Выбрать главу

Варьируя уровень освещенности в помещении с комарами, Уинфри добивался сокращения или удлинения суточного цикла. Ученый сопоставлял эффект со временем световой вспышки. Затем вместо выяснения биохимической подоплеки процессов он предпринял топологическое исследование, сконцентрировав внимание на качественной, а не количественной стороне полученных данных. Ученый пришел к неожиданному выводу: в геометрии присутствовала некая особенность, точка, отличная от всех других. Рассматривая эту своеобразную черту, Уинфри предположил, что строго определенная по продолжительности вспышка света сбивает ход биологических часов насекомых или любых других живых существ.

Предположение было смелым, но эксперименты Уинфри подтвердили его. «Придя в лабораторию ровно в полночь, вы воздействуете на комаров определенным количеством фотонов, и такой особенно точный и выверенный по времени толчок „выключает“ внутренние часы насекомых. Комар лишается сна — то притихает, то жужжит, но все невпопад. Так продолжается, пока вы не устанете наблюдать и не устроите насекомым новую встряску. Суточный ритм комаров беспрестанно нарушается». В начале 70-х годов математический подход Уинфри к явлению суточного ритма не вызвал особого интереса, и оказалось непросто опробовать лабораторную методику на биологических видах, которые стали бы возражать против длительного заточения в клетки.

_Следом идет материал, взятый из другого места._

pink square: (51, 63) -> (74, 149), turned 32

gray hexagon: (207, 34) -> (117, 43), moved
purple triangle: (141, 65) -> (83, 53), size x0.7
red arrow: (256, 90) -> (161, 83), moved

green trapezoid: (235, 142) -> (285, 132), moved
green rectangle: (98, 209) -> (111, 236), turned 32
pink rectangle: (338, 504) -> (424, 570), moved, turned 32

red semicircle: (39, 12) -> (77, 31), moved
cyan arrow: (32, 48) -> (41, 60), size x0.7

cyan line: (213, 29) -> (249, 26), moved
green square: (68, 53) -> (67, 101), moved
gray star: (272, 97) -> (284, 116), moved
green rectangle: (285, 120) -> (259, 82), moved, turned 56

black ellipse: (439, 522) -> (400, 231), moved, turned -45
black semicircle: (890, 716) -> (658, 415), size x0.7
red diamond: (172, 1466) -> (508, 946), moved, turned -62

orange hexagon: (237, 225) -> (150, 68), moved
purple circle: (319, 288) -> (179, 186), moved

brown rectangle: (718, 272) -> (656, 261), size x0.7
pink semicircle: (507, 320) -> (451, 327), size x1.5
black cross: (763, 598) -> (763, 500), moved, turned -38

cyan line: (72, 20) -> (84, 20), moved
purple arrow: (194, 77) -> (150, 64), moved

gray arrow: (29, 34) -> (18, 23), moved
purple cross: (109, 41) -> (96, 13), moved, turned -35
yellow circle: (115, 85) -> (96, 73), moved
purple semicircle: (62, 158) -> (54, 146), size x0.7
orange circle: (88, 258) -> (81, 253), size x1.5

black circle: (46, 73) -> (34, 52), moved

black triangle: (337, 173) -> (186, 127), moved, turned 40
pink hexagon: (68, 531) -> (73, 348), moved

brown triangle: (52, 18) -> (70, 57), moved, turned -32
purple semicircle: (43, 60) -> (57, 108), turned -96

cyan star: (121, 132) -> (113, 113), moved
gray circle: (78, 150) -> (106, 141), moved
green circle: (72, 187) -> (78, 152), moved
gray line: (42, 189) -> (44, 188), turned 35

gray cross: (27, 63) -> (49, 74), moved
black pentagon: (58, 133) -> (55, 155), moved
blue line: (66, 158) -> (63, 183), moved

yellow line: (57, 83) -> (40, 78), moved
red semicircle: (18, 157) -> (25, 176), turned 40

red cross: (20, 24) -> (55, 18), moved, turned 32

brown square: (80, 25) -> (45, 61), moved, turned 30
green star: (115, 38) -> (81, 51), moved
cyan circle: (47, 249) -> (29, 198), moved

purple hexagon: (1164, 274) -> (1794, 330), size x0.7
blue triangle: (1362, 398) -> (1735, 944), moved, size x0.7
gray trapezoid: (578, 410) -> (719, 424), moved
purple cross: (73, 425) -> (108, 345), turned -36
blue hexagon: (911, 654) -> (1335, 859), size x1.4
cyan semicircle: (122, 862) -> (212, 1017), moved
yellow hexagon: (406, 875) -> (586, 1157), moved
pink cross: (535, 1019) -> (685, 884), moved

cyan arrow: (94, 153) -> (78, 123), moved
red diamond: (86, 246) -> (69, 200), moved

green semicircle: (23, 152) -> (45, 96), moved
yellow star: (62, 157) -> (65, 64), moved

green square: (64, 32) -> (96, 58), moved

Нарушение суточного ритма человека при стремительной смене часовых поясов, а также бессонница входят в число нерешенных вопросов биологии. Они вынуждают людей глотать бесполезные пилюли. Исследователям удалось собрать немало данных в ходе экспериментов, участниками которых выступали студенты, пенсионеры или драматурги, спешащие поскорей закончить пьесу. За несколько сотен долларов испытуемые соглашались существовать в условиях «временной изоляции»: никакого дневного света, никаких температурных изменений, никаких часов и телефонов. Характерные для людей суточные циклы «сон — бодрствование», а также циклы изменения температуры тела являются своего рода нелинейными осцилляторами, которые сами собой восстанавливаются после небольших пертурбаций. В условиях изоляции, при отсутствии ежедневно возобновляемых стимулов, цикл изменений температуры увеличивается до 25 часов, причем низкие значения приходятся на стадию сна. Эксперименты немецких ученых выявили, что по истечении нескольких недель цикл «сон — бодрствование», обособившись от температурного цикла, становится неупорядоченным. Люди бодрствуют в течение 20 или даже 30 часов, за которыми следуют 10 или 12 часов сна. При этом испытуемые не только не замечают удлинения их «суток», но и отказываются верить, когда им об этом сообщают. В середине 80-х годов систематический подход Уинфри был применен к людям. Первой испытуемой стала пожилая женщина, вязавшая вечерами перед источником яркого света. Ее суточный цикл резко изменился. По словам женщины, она испытывала великолепные ощущения, будто ехала в машине с откидным верхом. Что же касается Уинфри, то он пошел дальше, обратившись к проблеме сердечных ритмов.

Впрочем, сам Уинфри не сказал бы, что «пошел дальше». Для него объект изучения не изменился — другой химизм, но та же динамика. Так или иначе, после того как он стал невольным и беспомощным свидетелем внезапных смертей, вызванных сердечной недостаточностью, сердце сделалось для него предметом особого интереса. Однажды на его глазах во время летнего отпуска умер его родственник. Во второй раз в пруду, где купался Уинфри, утонул мужчина. Почему же неизменный ритм, заставляющий сердце то расслабляться, то напрягаться два миллиарда (или более) раз на протяжении жизни, вдруг становится таким неуправляемым и фатально неистовым?

Уинфри поведал историю о своем предшественнике, Джордже Майнсе, которому в 1914 г. было 28 лет. В лаборатории монреальского Университета Макгилл Майнс соорудил небольшое устройство, способное передавать сердцу малые, четко регулируемые электрические импульсы.

«Когда Майнс решил, что настала пора приступить к экспериментам на людях, он выбрал в подопытные себя самого, — пишет Уинфри. — В тот вечер, около шести часов, привратник заметил, что в лаборатории стоит непривычная тишина, и, встревожившись, направился туда. Майнс лежал под одной из скамей. Рядом с ним стоял аппарат, довольно сложное по тем временам электрическое устройство. К груди, прямо над сердцем, был прикреплен разбитый механизм. Счетчик, находившийся рядом, все еще фиксировал прерывистое биение сердца. Майнс умер, не приходя в сознание».